If you have read my previous articles a word of caution : this gets very technical.

In years past when there was a issue such as packet loss the troubleshooting was quite straightforward. You try to isolate which component is causing the packet loss by observing the packet loss from each node connecting the two endpoints. Albeit the principle remains the same in todays deployment architecture there is so much abstraction going on that you can easily be abstracted away from the real culprit. To confound that, if you do not have complete control of all the infrastructure components you might end up spending quite a bit of time sending emails back and forth trying to get all the diagnostic information. For example if you are on Microsoft Azure Cloud you wont be able to do good old fashioned traceroute because that will be disabled by the Azure network components.

Our story starts with the symptoms : We observe that our application running on a Kubernetes cluster on Azure, experiences sudden network timeouts. We try to see if there is a connectivity issue between the pod running the application and the target remote server running somewhere else on the internet. We quickly eliminate any possibility that it is a general issue with the remote server by testing from a pod on a different network. Therefore it has to either be an issue in the path our packets are taking or at the origin of the packets. We also observe that bypassing the Azure firewall seems to reduce the packet loss. We check if we are creating too many connections such that we are exhausting our SNAT limit on the firewall but find its well within the threshold. We also create a Windows VM within the firewall and viola! that does not have the packet loss issue.

Many Layers of Network Stacks

This lead me to investigate the packet loss a bit deeper on our Linux VM’s. This is where it gets tricky because we don't have a simple Linux box sending packets out to the internet.

We have many OS’s running their own network stacks some of which are hybrids.

We start looking at what's happening at the pod OS and the best place to see what's happening with your TCP packets intermittently is netstat -st as this gives you the overall statistics and you can determine whether what's happening is within reasonable limits for your network. If you are not someone willing to go through lots of Linux code I’m afraid there is limited resources in explaining all the counters in netstat so if you cant find it on google be prepared to delve into the code. Here is a snippet of the output we got from netstat:

netstat -st command output

Looking at the stats one can observe that the network seems to be behaving ok as counters such as retransmission rate are within reasonable values ( <1% retransmission ). What jumps out immediately is the highlighted line which tells you there is something wrong with the source being able to consume the data that is arriving at it. Being a buffer overrun you would think the solution is a simple increase of the kernel receive buffer. However this is not the case and here is a good article on why its not.

Whilst we now seemed to have isolated the problem and knew there was a way to solve the problem by tweaking the kernel parameters I was also curious as to the difference in behavior between the Linux and the Windows VM’s. One of the major differences I noted was the congestion control algorithm used.
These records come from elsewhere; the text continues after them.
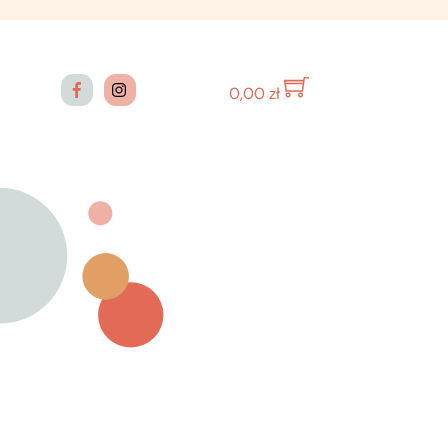
0,00
zł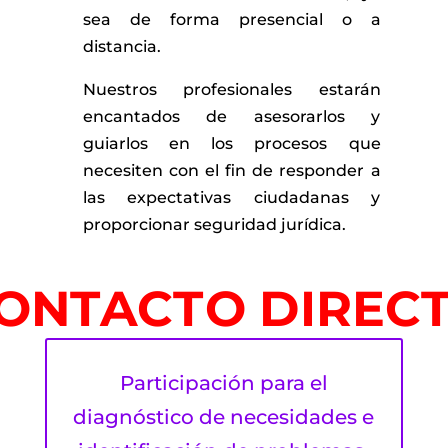
sea de forma presencial o a
distancia.
Nuestros profesionales estarán
encantados de asesorarlos y
guiarlos en los procesos que
necesiten
con el fin de responder a
las expectativas ciudadanas y
proporcionar seguridad jurídica.
ONTACTO DIREC
Participación para el
diagnóstico de necesidades e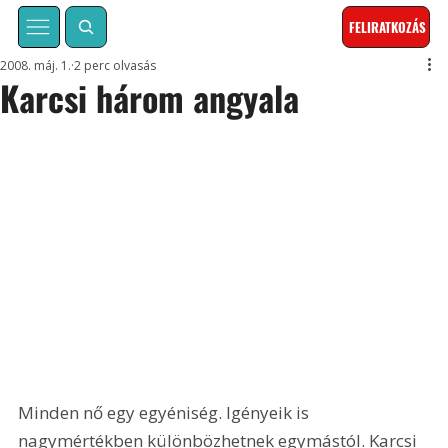
FELIRATKOZÁS
2008. máj. 1.
2 perc olvasás
Karcsi három angyala
Minden nő egy egyéniség. Igényeik is 
nagymértékben különbözhetnek egymástól. Karcsi 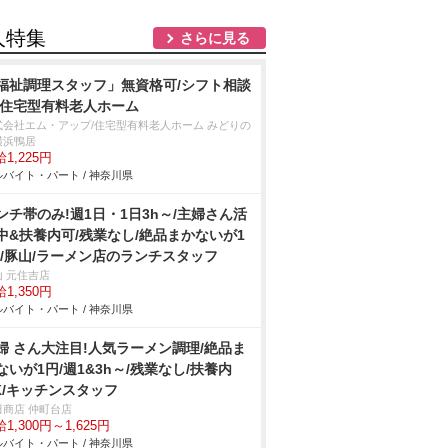
人特集
さらに見る
福祉調理スタッフ」無資格可/シフト相談
/住宅型有料老人ホーム
式会社エム・アップ/住宅型有料老人ホーム みどりの
横浜鴨居
1,225円
バイト・パート / 神奈川県
ンチ帯のみ!週1日・1日3h～/主婦さん活
中&扶養内可/残業なし/絶品まかないが1
!/豚山/ラーメン店のランチスタッフ
山 元住吉店
1,350円
バイト・パート / 神奈川県
婦 さん大注目!人気ラーメン調理/絶品ま
ないが1円/週1&3h～/残業なし/扶養内
K/キッチンスタッフ
田商店 仲町台店
1,300円～1,625円
バイト・パート / 神奈川県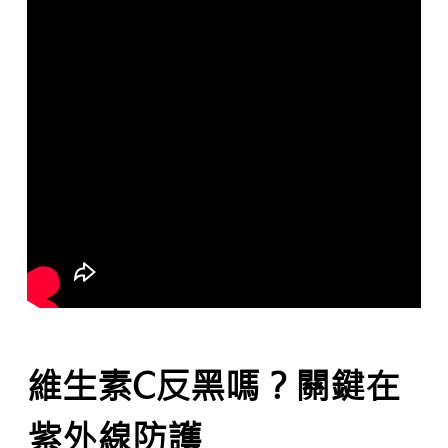
維生素C反黑嗎？關鍵在
紫外線防護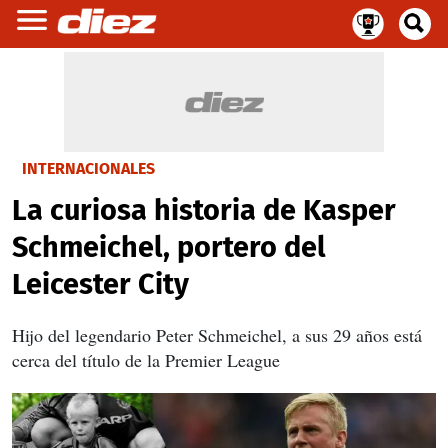
INTERNACIONALES
La curiosa historia de Kasper
Schmeichel, portero del
Leicester City
Hijo del legendario Peter Schmeichel, a sus 29 años está
cerca del título de la Premier League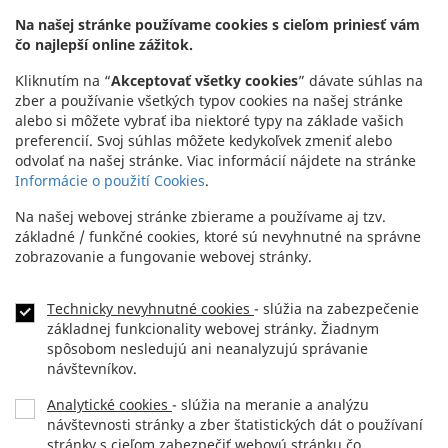
Kontakt
Na našej stránke používame cookies s cieľom priniesť vám
čo najlepší online zážitok.
Headquarters:
+421 2 5941 8200
Kliknutím na “
Akceptovať všetky cookies
” dávate súhlas na
Showroom:
+421 2 5941 8855
zber a používanie všetkých typov cookies na našej stránke
alebo si môžete vybrať iba niektoré typy na základe vašich
preferencií. Svoj súhlas môžete kedykoľvek zmeniť alebo
odvolať na našej stránke. Viac informácií nájdete na stránke
Informácie o použití Cookies
.
Na našej webovej stránke zbierame a používame aj tzv.
základné / funkčné cookies, ktoré sú nevyhnutné na správne
zobrazovanie a fungovanie webovej stránky.
Technicky nevyhnutné cookies
- slúžia na zabezpečenie
NEWSLETTER
Footer
základnej funkcionality webovej stránky. Žiadnym
menu
spôsobom nesledujú ani neanalyzujú správanie
KONTAKT
návštevníkov.
Analytické cookies
- slúžia na meranie a analýzu
DLHOPISY
návštevnosti stránky a zber štatistických dát o používaní
stránky s cieľom zabezpečiť webovú stránku čo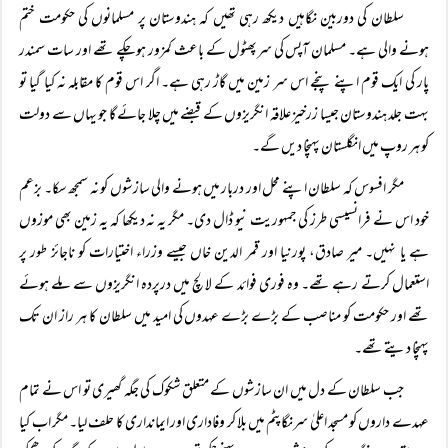
سلطان کی دوربین نگاہیں دیکھ رہی تھیں کہ ہندوستان پر مسلمانوں کی حکومت ختم
ہونے والی ہے۔ مسلمان آپس کی سرپھٹول کے باعث کمزور ہو چکے تھے اور سات سمندر
پار کی ایک قوم اپنے پنجے اس سر زمین میں گاڑ رہی ہے۔ اگر اس قوم کا مقابلہ نہ کیا گیا تو
بہت جلد ہندوستان جیسا زرخیز علاقہ انگریزوں کے قبضے میں چلا جائے گا جو یہاں سے دولت
کو ہر روپ میں انگلستان پہنچا دیں گے۔
مگر افسوس کہ سلطان اپنے محل اور دربار میں ہونے والی سازشوں کو نہ سمجھ سکا۔ بزعم
خود اس نے فرانسیسی طرز کی جمہوریت نیو ڈال دی۔ مگر یہ نہ دیکھا کہ یہ زمین بھی موزوں
ہے یا نہیں۔ میر صادق، پورنیا اور قمر الدین خاں جیسے وزراء اختیارات کو ناجائز طور پر
استعمال کرتے رہے تھے۔ وہ فوری فوائد کے لالچ میں درپردہ انگریزوں سے ملے ہوئے
تھے اور حکومت کو مناصب کے بڑے بڑے عہدوں کی امید میں سلطان کا ہر راز ان تک
پہنچا دیتے تھے۔
جب سلطان کے دل میں ان سازشوں کے متعلق شکوک کی جگہ گھیری تو اس نے تمام
عہدے داروں کو مسجد اعلیٰ سرنگاپٹم میں بلا کر وفاداری اور ایمانداری کا حلف لیا۔ مگر اب کیا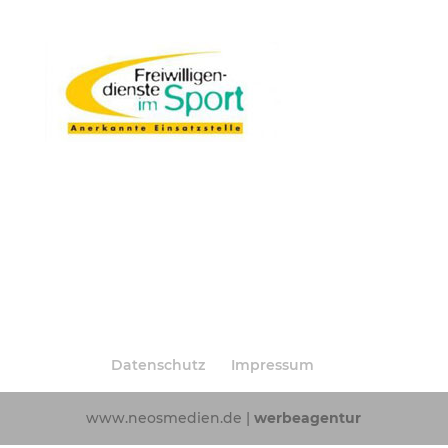
Datenschutz
Impressum
www.neosmedien.de |
werbeagentur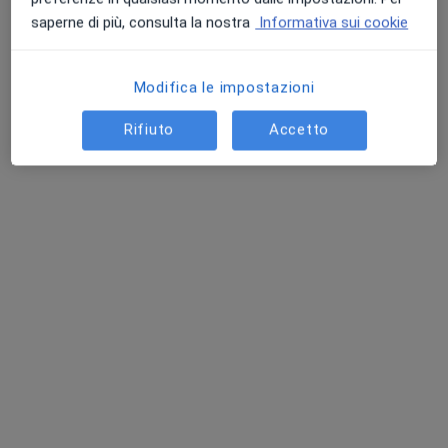
saperne di più, consulta la nostra
Informativa sui cookie
Modifica le impostazioni
Rifiuto
Accetto
Dott.ssa Maria Efenesia Baffa
·
Altro
Dermatologa
26 recensioni
Via Fiorignano 29, Battipaglia
•
Mappa
Centro Embryos
Biopsia cutanea
150 €
Questo dottore non ha ancora attivato le prenotazioni online presso questo indirizzo.
Chiedi di attivare le prenotazioni online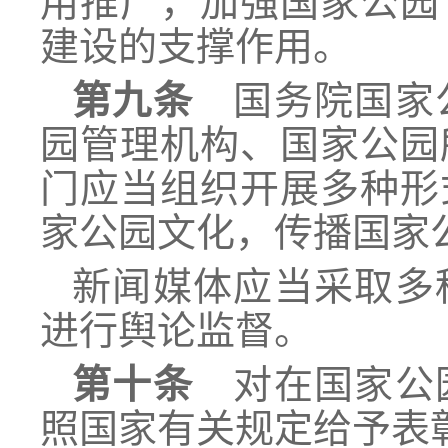
用推广，加强国家公园
建设的支撑作用。
第九条
国务院国家公
园管理机构、国家公园
门应当组织开展多种形
家公园文化，传播国家
新闻媒体应当采取多
进行舆论监督。
第十条
对在国家公园
照国家有关规定给予表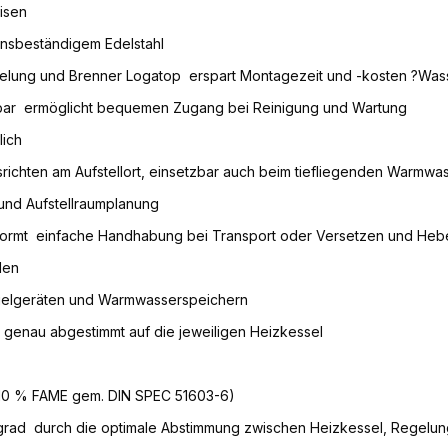
isen
onsbeständigem Edelstahl
egelung und Brenner Logatop  erspart Montagezeit und -kosten ?Wa
kbar  ermöglicht bequemen Zugang bei Reinigung und Wartung
lich
srichten am Aufstellort, einsetzbar auch beim tiefliegenden Warmwa
 und Aufstellraumplanung
eformt  einfache Handhabung bei Transport oder Versetzen und He
den
egelgeräten und Warmwasserspeichern
genau abgestimmt auf die jeweiligen Heizkessel
. 10 % FAME gem. DIN SPEC 51603-6)
rad  durch die optimale Abstimmung zwischen Heizkessel, Regelu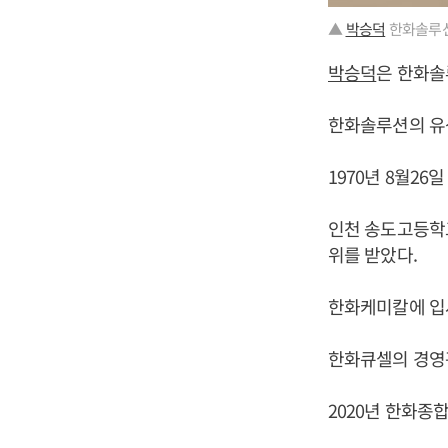
▲
박승덕
한화솔루션
박승덕
은 한화솔
한화솔루션의 유상
1970년 8월26
인천 송도고등학
위를 받았다.
한화케미칼에 입
한화큐셀의 경영
2020년 한화종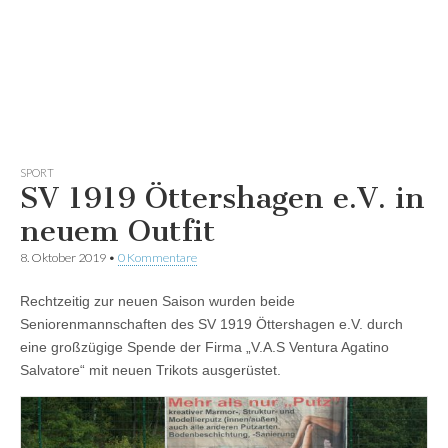
SPORT
SV 1919 Öttershagen e.V. in
neuem Outfit
8. Oktober 2019
•
0 Kommentare
Rechtzeitig zur neuen Saison wurden beide
Seniorenmannschaften des SV 1919 Öttershagen e.V. durch
eine großzügige Spende der Firma „V.A.S Ventura Agatino
Salvatore“ mit neuen Trikots ausgerüstet.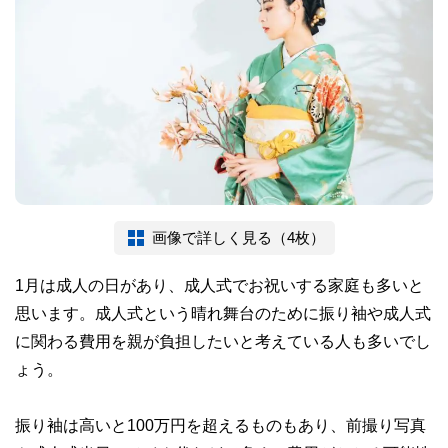
画像で詳しく見る（4枚）
1月は成人の日があり、成人式でお祝いする家庭も多いと
思います。成人式という晴れ舞台のために振り袖や成人式
に関わる費用を親が負担したいと考えている人も多いでし
ょう。
振り袖は高いと100万円を超えるものもあり、前撮り写真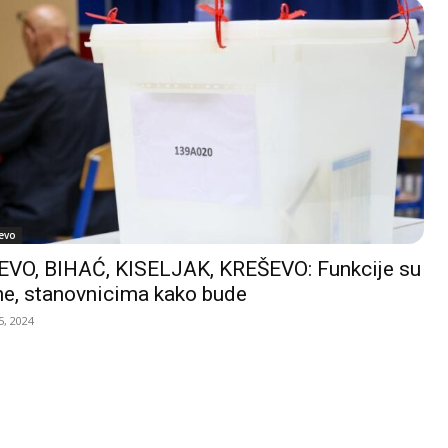
evo
VO, BIHAĆ, KISELJAK, KREŠEVO: Funkcije su
e, stanovnicima kako bude
, 2024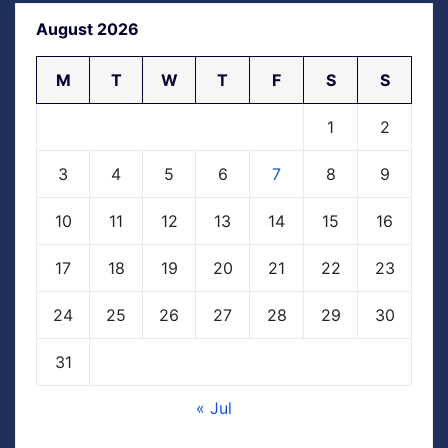
August 2026
M
T
W
T
F
S
S
1
2
3
4
5
6
7
8
9
10
11
12
13
14
15
16
17
18
19
20
21
22
23
24
25
26
27
28
29
30
31
« Jul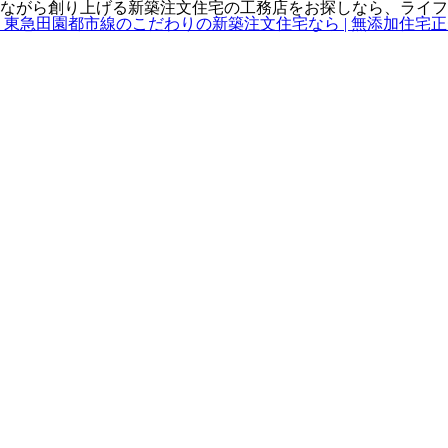
ながら創り上げる新築注文住宅の工務店をお探しなら、ライフ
For some incomprehensible reason the CentOS images that are there in Azure are configured to use cubic as the algorithm. Whilst this was great in 100 Mbps networks it doesn’t cope well with todays Gigabyte speeds backing off too soon too fast. In the Kubernetes “Node” which was running Ubuntu the congestion control algorithm was htcp and we did not experience the packet loss when we ran the diagnostics from the Node. Windows uses dctcp. There are some articles that claim they achieved greater bandwidth using Googles BBR that really seems to only work on the client side for me and might be good for your PC’s and give marginally better performance over dctcp. We switched the congestion control to htcp and we were also able to show that it solved the packet loss issue.

In conclusion we learned that there are multiples layers of abstraction in todays cloud infrastructure systems making troubleshooting harder. There is a huge need for proper tooling to diagnose these without compromising network security. Its high time someone wrote a new spec in place of ICMP for diagnosis.